All that is needed is each line of the entries holding the word "Balloon", copied as it stands.

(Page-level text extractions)
▼▼▼

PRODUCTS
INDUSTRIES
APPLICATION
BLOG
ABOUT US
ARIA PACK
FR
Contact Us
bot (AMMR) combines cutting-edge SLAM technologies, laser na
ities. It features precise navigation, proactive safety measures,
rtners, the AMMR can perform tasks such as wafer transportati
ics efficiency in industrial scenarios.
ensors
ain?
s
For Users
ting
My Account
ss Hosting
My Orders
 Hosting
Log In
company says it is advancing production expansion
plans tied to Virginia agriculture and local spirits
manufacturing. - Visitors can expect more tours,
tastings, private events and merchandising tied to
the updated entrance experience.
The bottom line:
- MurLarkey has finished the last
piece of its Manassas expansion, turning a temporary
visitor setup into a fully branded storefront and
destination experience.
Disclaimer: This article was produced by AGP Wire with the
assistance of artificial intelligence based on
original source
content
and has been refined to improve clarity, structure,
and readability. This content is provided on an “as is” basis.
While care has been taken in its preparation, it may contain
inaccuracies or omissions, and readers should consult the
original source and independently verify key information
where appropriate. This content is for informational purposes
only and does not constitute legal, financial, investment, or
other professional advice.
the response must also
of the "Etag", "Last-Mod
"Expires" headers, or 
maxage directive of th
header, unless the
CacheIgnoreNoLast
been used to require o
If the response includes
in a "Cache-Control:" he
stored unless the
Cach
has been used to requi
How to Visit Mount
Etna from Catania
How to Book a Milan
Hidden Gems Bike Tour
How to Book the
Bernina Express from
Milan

▲▲▲
▼▼▼

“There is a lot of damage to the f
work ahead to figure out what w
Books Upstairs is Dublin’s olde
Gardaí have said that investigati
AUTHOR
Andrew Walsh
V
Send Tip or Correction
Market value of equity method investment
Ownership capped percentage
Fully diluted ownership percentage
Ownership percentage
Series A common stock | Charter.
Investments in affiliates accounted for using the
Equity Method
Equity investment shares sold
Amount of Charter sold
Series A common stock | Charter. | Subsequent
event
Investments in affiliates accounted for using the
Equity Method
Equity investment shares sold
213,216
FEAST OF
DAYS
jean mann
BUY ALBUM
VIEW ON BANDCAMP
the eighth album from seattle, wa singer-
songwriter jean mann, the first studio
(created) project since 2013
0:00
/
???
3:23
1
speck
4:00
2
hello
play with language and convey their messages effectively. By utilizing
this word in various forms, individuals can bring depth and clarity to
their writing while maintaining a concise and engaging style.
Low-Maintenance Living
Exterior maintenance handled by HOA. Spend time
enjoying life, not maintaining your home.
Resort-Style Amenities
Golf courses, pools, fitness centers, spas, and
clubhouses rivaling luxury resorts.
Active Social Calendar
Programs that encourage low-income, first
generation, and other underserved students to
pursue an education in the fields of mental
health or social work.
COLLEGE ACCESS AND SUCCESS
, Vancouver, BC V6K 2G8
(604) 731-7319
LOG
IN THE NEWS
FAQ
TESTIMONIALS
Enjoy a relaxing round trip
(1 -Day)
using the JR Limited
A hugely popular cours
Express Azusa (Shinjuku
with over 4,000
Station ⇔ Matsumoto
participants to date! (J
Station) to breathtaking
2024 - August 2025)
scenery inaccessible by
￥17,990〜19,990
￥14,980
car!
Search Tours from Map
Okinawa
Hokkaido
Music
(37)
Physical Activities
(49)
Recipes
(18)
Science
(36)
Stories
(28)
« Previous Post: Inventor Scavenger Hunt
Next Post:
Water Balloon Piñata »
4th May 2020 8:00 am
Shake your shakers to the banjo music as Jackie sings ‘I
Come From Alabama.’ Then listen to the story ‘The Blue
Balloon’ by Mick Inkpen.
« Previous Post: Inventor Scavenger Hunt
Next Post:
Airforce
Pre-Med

▲▲▲

ANSWER BELOW
Water Balloon Piñata »
Balloon’ by Mick Inkpen.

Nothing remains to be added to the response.